On ne sait pas ce qui nous attend. Tous les 2 ou 3 jours, il y a des problèmes avec la police. Ils rentrent dans les chambres, ils fouillent, ils vident les chambres, nos habits sont mélangés. Ils ne nous considèrent pas ! Un retenu a dit à un policier : « S’il vous plaît, il faut que vous nous respectiez ! ». Le policier a répondu :« Je ne savais même pas que vous étiez des êtres humains ». Vers 1h ou 2h du matin, pour rire entre eux, les policiers nous appellent aux haut-parleurs pour aller à l’accueil et quand on se présente ils nous disent rien du tout...

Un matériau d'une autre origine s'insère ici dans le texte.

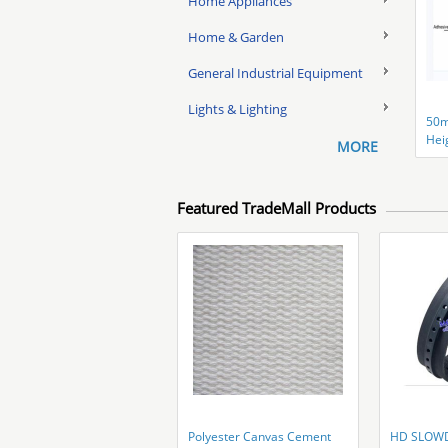
Home Appliances
Home & Garden
General Industrial Equipment
Lights & Lighting
50
Hei
MORE
Clip
Featured TradeMall Products
Polyester Canvas Cement
HD SLOW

La police et la justice forcent les gens à aller dans des pays où ils n’ont jamais habité. C’est eux qui fabriquent les passeports puis disent que c’est le tien ! Il y a un gars au CRA, il n’a même pas 25 ans et on lui a donné un passeport où il a 45 ans. À un autre gars, on lui a donné un passeport Sénégalais alors qu’il n’est même pas Sénégalais.« *D. : »Dans le bâtiment 1, on a tous fait nos tests Covid mais d’autres sont arrivés ce week-end et n’ont pas fait le test. On est là, on mange ensemble, on fait pas de mal. Moi, on m’a proposé plusieurs vols, je les ai tous refusés. On m’a pas montré mon passeport. J’ai même pas vu mon consulat. On m’a dit que j’étais sénégalais... Je suis pas sénégalais !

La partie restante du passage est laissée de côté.